Python bulk insert customize date parser

Hi all,

I'm new to Elasticsearch and I'm trying to bulk-insert into Elasticsearch using python
After I read in the data using pandas, I created an index:

es = Elasticsearch()
es.indices.create(
        index="cars",
        mappings={
            "properties": {
                "manufacture_year": {
                    "type": "date",
                },
                "engine_displacement": {
                    "type": "date",
                },
                "date_created": {
                    "type": "date",
                    "format": ["yyyy-MM-dd HH:mm:ss.SSSSSSZ"]
                },
                "date_last_seen": {
                    "type": "date",
                    "format": ["yyyy-MM-dd HH:mm:ss.SSSSSZ"]
                }
            }
        }
    )

But I got errors when I was bulk-inserting and the errors were on date_created and date_last_seen
date_created sample: 2015-11-14 18:10:06.838319+00
date_last_seen sample: 2016-01-27 20:40:15.46361+00

'type': 'illegal_argument_exception', 'reason': 'failed to parse date field [2015-11-14 18:10:06.838319+00] with format [[yyyy-MM-dd HH:mm:ss.SSSSSSZ]]', 'caused_by': {'type': 'date_time_parse_exception', 'reason': "Text '2015-11-14 18:10:06.838319+00' could not be parsed, unparsed text found at index 0

what is that "unparsed text found at index 0"? I can't find any errors at index 0

Best Wishes
Steven Zeng

If I clean the data more and set the mappting to:

"date_created": {
                        "type": "date",
                        "format": ["yyyy-MM-dd HH:mm:ss"]
                        # "format": ["yyyy-MM-dd HH:mm:ss.SSSSSSZ"]
}

and cut the part after "." when yeilding the json data:

        j["date_created"] = str(j["date_created"]).split(".")[0]

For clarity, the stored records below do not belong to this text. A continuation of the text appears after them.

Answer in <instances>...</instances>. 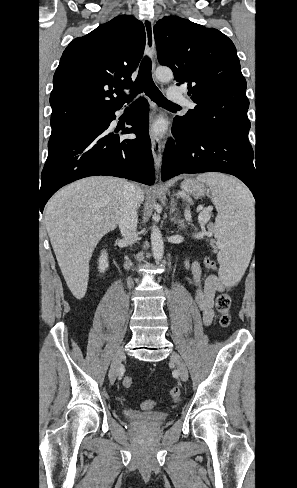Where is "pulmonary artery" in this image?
<instances>
[{
    "mask_svg": "<svg viewBox=\"0 0 297 488\" xmlns=\"http://www.w3.org/2000/svg\"><path fill=\"white\" fill-rule=\"evenodd\" d=\"M168 98L173 102L181 103L183 105H189V101L181 93L173 89H170L168 91Z\"/></svg>",
    "mask_w": 297,
    "mask_h": 488,
    "instance_id": "obj_1",
    "label": "pulmonary artery"
}]
</instances>
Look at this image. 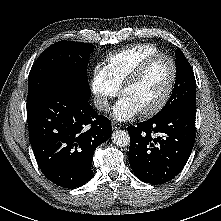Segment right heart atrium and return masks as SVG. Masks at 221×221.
<instances>
[{"mask_svg":"<svg viewBox=\"0 0 221 221\" xmlns=\"http://www.w3.org/2000/svg\"><path fill=\"white\" fill-rule=\"evenodd\" d=\"M90 88L94 95V104L101 111L108 108L110 100L116 96L119 89L107 68L100 64L95 65L92 69Z\"/></svg>","mask_w":221,"mask_h":221,"instance_id":"obj_1","label":"right heart atrium"}]
</instances>
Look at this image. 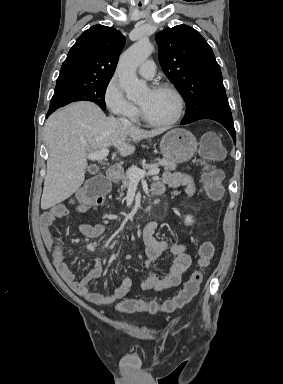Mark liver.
I'll return each mask as SVG.
<instances>
[{
  "mask_svg": "<svg viewBox=\"0 0 283 384\" xmlns=\"http://www.w3.org/2000/svg\"><path fill=\"white\" fill-rule=\"evenodd\" d=\"M48 148L47 174L41 198L42 210H48L70 198L85 178L88 152L114 146L121 156H131L135 146L128 138L140 142L154 138L165 130H140L125 126L117 118H106L93 102H74L54 112L45 122Z\"/></svg>",
  "mask_w": 283,
  "mask_h": 384,
  "instance_id": "liver-1",
  "label": "liver"
}]
</instances>
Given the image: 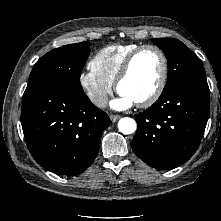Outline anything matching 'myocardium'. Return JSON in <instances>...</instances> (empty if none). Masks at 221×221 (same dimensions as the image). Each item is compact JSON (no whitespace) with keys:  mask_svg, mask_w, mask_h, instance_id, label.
<instances>
[{"mask_svg":"<svg viewBox=\"0 0 221 221\" xmlns=\"http://www.w3.org/2000/svg\"><path fill=\"white\" fill-rule=\"evenodd\" d=\"M147 49H152L158 53L161 59V75H160L159 82L155 90L151 93V95L148 96L146 99L137 103L139 107H149L153 105L161 97L165 89L167 78H168V60L163 50L153 44H146V45L139 46L128 55V57L126 58L115 80L116 90L120 94V85L130 74L135 59L140 53H142L143 51Z\"/></svg>","mask_w":221,"mask_h":221,"instance_id":"1","label":"myocardium"}]
</instances>
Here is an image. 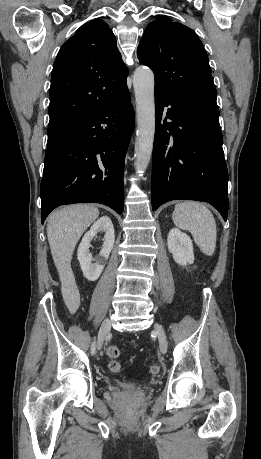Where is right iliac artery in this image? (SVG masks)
Segmentation results:
<instances>
[{
	"label": "right iliac artery",
	"instance_id": "right-iliac-artery-1",
	"mask_svg": "<svg viewBox=\"0 0 261 459\" xmlns=\"http://www.w3.org/2000/svg\"><path fill=\"white\" fill-rule=\"evenodd\" d=\"M95 352V342H93L92 347H91V353L93 354Z\"/></svg>",
	"mask_w": 261,
	"mask_h": 459
}]
</instances>
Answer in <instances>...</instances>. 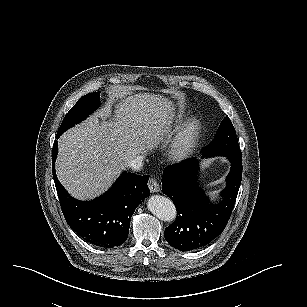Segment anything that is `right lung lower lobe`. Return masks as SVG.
<instances>
[{
    "instance_id": "right-lung-lower-lobe-1",
    "label": "right lung lower lobe",
    "mask_w": 307,
    "mask_h": 307,
    "mask_svg": "<svg viewBox=\"0 0 307 307\" xmlns=\"http://www.w3.org/2000/svg\"><path fill=\"white\" fill-rule=\"evenodd\" d=\"M59 137L56 136L57 139ZM57 154L58 143L55 141L52 149L53 178L68 225L93 246L114 248L123 244L128 238L132 214L140 201L150 195L147 186L149 176L123 172L99 198L90 202L79 201L71 197L57 179Z\"/></svg>"
}]
</instances>
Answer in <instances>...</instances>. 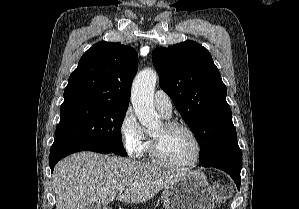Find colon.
<instances>
[{"instance_id":"colon-1","label":"colon","mask_w":299,"mask_h":209,"mask_svg":"<svg viewBox=\"0 0 299 209\" xmlns=\"http://www.w3.org/2000/svg\"><path fill=\"white\" fill-rule=\"evenodd\" d=\"M213 192L216 200L219 203H223L232 194V188L228 184L216 183L213 186Z\"/></svg>"}]
</instances>
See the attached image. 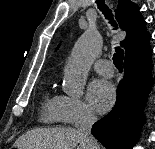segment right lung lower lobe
I'll use <instances>...</instances> for the list:
<instances>
[{"mask_svg": "<svg viewBox=\"0 0 155 149\" xmlns=\"http://www.w3.org/2000/svg\"><path fill=\"white\" fill-rule=\"evenodd\" d=\"M124 77L117 89L112 111L97 121L92 135L107 149H130L144 124L143 109L152 88L151 55L139 61L124 62Z\"/></svg>", "mask_w": 155, "mask_h": 149, "instance_id": "obj_1", "label": "right lung lower lobe"}]
</instances>
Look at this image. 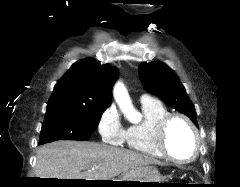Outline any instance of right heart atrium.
Segmentation results:
<instances>
[{
    "instance_id": "obj_1",
    "label": "right heart atrium",
    "mask_w": 240,
    "mask_h": 187,
    "mask_svg": "<svg viewBox=\"0 0 240 187\" xmlns=\"http://www.w3.org/2000/svg\"><path fill=\"white\" fill-rule=\"evenodd\" d=\"M97 130L102 142L106 144L119 146L125 142L126 130L114 106L103 111L97 122Z\"/></svg>"
}]
</instances>
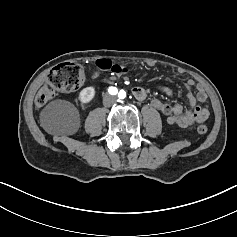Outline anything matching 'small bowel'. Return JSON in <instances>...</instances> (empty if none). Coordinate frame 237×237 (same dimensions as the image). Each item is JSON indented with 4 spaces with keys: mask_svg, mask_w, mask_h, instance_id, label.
I'll list each match as a JSON object with an SVG mask.
<instances>
[{
    "mask_svg": "<svg viewBox=\"0 0 237 237\" xmlns=\"http://www.w3.org/2000/svg\"><path fill=\"white\" fill-rule=\"evenodd\" d=\"M98 75V72L94 73V77ZM186 88L188 90V99L190 101V109L185 110L183 105L169 103L160 100L153 99L151 105L156 110L160 111L166 116V121L170 125H177L182 128L193 126L198 122L205 121L210 114L209 107L207 105V94L202 85L196 83L193 79H189L186 82ZM160 90L167 96L172 95V91L166 86H160ZM196 90L194 96L193 91ZM132 94L138 101H145L148 98V93L145 88L135 86L132 88ZM200 103V105L197 104Z\"/></svg>",
    "mask_w": 237,
    "mask_h": 237,
    "instance_id": "obj_1",
    "label": "small bowel"
}]
</instances>
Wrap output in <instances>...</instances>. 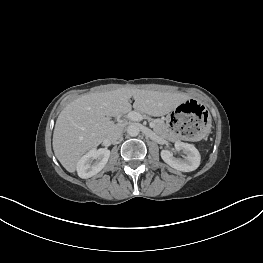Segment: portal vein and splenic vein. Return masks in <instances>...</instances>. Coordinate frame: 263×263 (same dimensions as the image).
<instances>
[{
	"label": "portal vein and splenic vein",
	"mask_w": 263,
	"mask_h": 263,
	"mask_svg": "<svg viewBox=\"0 0 263 263\" xmlns=\"http://www.w3.org/2000/svg\"><path fill=\"white\" fill-rule=\"evenodd\" d=\"M127 117L133 121H141L143 119V116L139 112L131 111L128 113ZM150 128H154L155 124L150 121L149 122Z\"/></svg>",
	"instance_id": "1"
}]
</instances>
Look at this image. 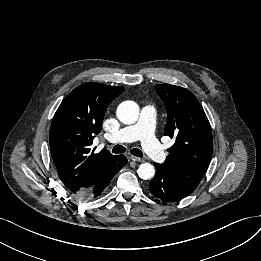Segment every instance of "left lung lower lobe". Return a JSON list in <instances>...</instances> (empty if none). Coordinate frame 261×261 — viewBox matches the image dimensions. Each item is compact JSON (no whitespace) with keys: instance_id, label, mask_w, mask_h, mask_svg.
<instances>
[{"instance_id":"1","label":"left lung lower lobe","mask_w":261,"mask_h":261,"mask_svg":"<svg viewBox=\"0 0 261 261\" xmlns=\"http://www.w3.org/2000/svg\"><path fill=\"white\" fill-rule=\"evenodd\" d=\"M156 174L149 184L150 192L165 202L179 201L190 194L182 189L161 165L154 163Z\"/></svg>"}]
</instances>
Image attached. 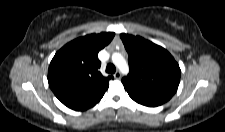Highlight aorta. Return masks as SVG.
<instances>
[{
	"label": "aorta",
	"instance_id": "aorta-1",
	"mask_svg": "<svg viewBox=\"0 0 225 132\" xmlns=\"http://www.w3.org/2000/svg\"><path fill=\"white\" fill-rule=\"evenodd\" d=\"M112 61L117 67H119V69L121 71H123L124 69H128V66H127V64L125 62V59H124V57L121 54L113 53Z\"/></svg>",
	"mask_w": 225,
	"mask_h": 132
}]
</instances>
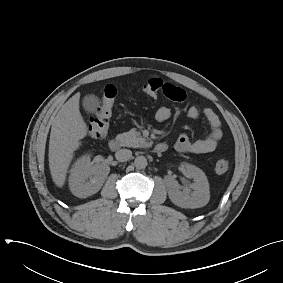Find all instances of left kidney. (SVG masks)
Instances as JSON below:
<instances>
[{
    "label": "left kidney",
    "instance_id": "1",
    "mask_svg": "<svg viewBox=\"0 0 283 283\" xmlns=\"http://www.w3.org/2000/svg\"><path fill=\"white\" fill-rule=\"evenodd\" d=\"M182 171L187 178H192L190 187L180 190L179 183L171 178H166L168 195L170 200L182 208H200L210 200L209 183L205 173L198 167L185 164Z\"/></svg>",
    "mask_w": 283,
    "mask_h": 283
}]
</instances>
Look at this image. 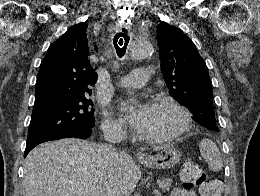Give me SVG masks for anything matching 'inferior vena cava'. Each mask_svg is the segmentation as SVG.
<instances>
[{
	"label": "inferior vena cava",
	"mask_w": 260,
	"mask_h": 196,
	"mask_svg": "<svg viewBox=\"0 0 260 196\" xmlns=\"http://www.w3.org/2000/svg\"><path fill=\"white\" fill-rule=\"evenodd\" d=\"M103 136L104 140L108 142V144H105L104 146L107 152V160H109V162H114L113 158L117 156L118 152L112 144H119V142H122L123 134L121 130H109V132H104ZM107 196H121V192L118 190L117 186H115L114 180H110Z\"/></svg>",
	"instance_id": "1"
}]
</instances>
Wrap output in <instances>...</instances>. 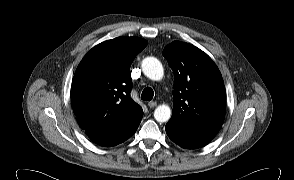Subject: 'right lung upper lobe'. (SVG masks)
I'll return each mask as SVG.
<instances>
[{
    "label": "right lung upper lobe",
    "mask_w": 294,
    "mask_h": 180,
    "mask_svg": "<svg viewBox=\"0 0 294 180\" xmlns=\"http://www.w3.org/2000/svg\"><path fill=\"white\" fill-rule=\"evenodd\" d=\"M146 45L138 37H117L96 45L80 62L72 81L71 103L89 137L117 131L142 110L130 97V66Z\"/></svg>",
    "instance_id": "obj_1"
}]
</instances>
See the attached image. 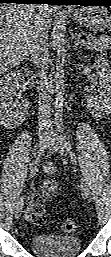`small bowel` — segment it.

everything will work fine, But I do want to keep the last part, what should I do?

If I create an index directly in Elasticsearch

PUT /test
{
  "mappings": {
    "properties": {
      "date_created":{
        "type":"date"
        , "format": ["yyyy-MM-dd HH:mm:ss","yyyy-MM-dd HH:mm:ss.SSSSSSZ"]
      }
    }
  }
}

both posts works:

POST /test/_doc
{
  "created_date":"2015-11-14 18:10:06.838319+00"
}

and

POST /test/_doc
{
  "created_date":"2015-11-14 18:10:06"
}

It seems to me the only solution now is to write the request code myself, hopefully the bug in python client will be fixed soon.

This looks weird to me. I'm not a Python expert.

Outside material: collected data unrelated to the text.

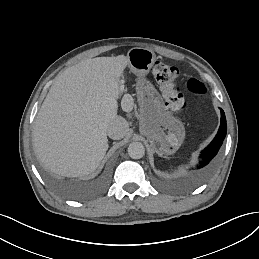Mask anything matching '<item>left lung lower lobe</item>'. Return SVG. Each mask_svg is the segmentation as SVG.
Listing matches in <instances>:
<instances>
[{
    "mask_svg": "<svg viewBox=\"0 0 259 259\" xmlns=\"http://www.w3.org/2000/svg\"><path fill=\"white\" fill-rule=\"evenodd\" d=\"M220 111H221V124L218 130V133L215 136L214 140L201 152L198 162L194 165V167H191V170L207 169L213 164L215 160V157L223 143V140L227 132L225 113L222 109H220Z\"/></svg>",
    "mask_w": 259,
    "mask_h": 259,
    "instance_id": "0a47b994",
    "label": "left lung lower lobe"
}]
</instances>
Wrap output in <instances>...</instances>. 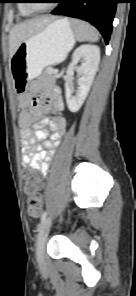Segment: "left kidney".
Masks as SVG:
<instances>
[{"label": "left kidney", "instance_id": "left-kidney-1", "mask_svg": "<svg viewBox=\"0 0 136 296\" xmlns=\"http://www.w3.org/2000/svg\"><path fill=\"white\" fill-rule=\"evenodd\" d=\"M82 60V63L77 67V63ZM100 62V49L96 45H81L79 46L72 55V61L66 72L67 81L65 83V95L68 109L75 113L77 112L84 100L86 99L94 76L98 70V64ZM77 70L82 74L78 80V90L75 96L72 95L73 89L71 86V80L73 76V70Z\"/></svg>", "mask_w": 136, "mask_h": 296}]
</instances>
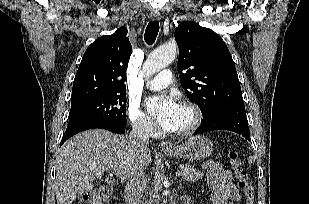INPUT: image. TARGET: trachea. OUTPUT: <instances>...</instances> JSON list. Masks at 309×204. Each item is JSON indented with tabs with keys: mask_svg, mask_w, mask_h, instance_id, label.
<instances>
[{
	"mask_svg": "<svg viewBox=\"0 0 309 204\" xmlns=\"http://www.w3.org/2000/svg\"><path fill=\"white\" fill-rule=\"evenodd\" d=\"M158 32H159L158 21L149 22L144 35L145 41L148 45H152L155 42Z\"/></svg>",
	"mask_w": 309,
	"mask_h": 204,
	"instance_id": "3493384b",
	"label": "trachea"
}]
</instances>
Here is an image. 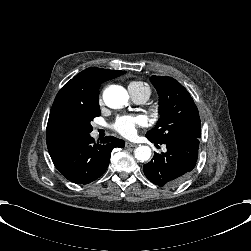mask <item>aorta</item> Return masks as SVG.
<instances>
[{
	"label": "aorta",
	"instance_id": "aorta-1",
	"mask_svg": "<svg viewBox=\"0 0 251 251\" xmlns=\"http://www.w3.org/2000/svg\"><path fill=\"white\" fill-rule=\"evenodd\" d=\"M104 101L112 109H123L129 105V94L121 86H111L104 91ZM134 152L135 158L140 162H145L151 157L149 146H139Z\"/></svg>",
	"mask_w": 251,
	"mask_h": 251
}]
</instances>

Looking at the logs, it sounds like you are doing the same thing in Python and in Kibana Dev Console.

Could you create a full reproduction of this, with:

  • The Kibana Dev Console script that you shared. Just add the DELETE test in front of it
  • A full Python script which reproduces the exact same steps, and not using bulk.

And then report at GitHub - elastic/elasticsearch-py: Official Elasticsearch client library for Python?

Unless @sethmlarson knows what is happening? :wink:

Thanks,I've already reported it

This topic was automatically closed 28 days after the last reply. New replies are no longer allowed.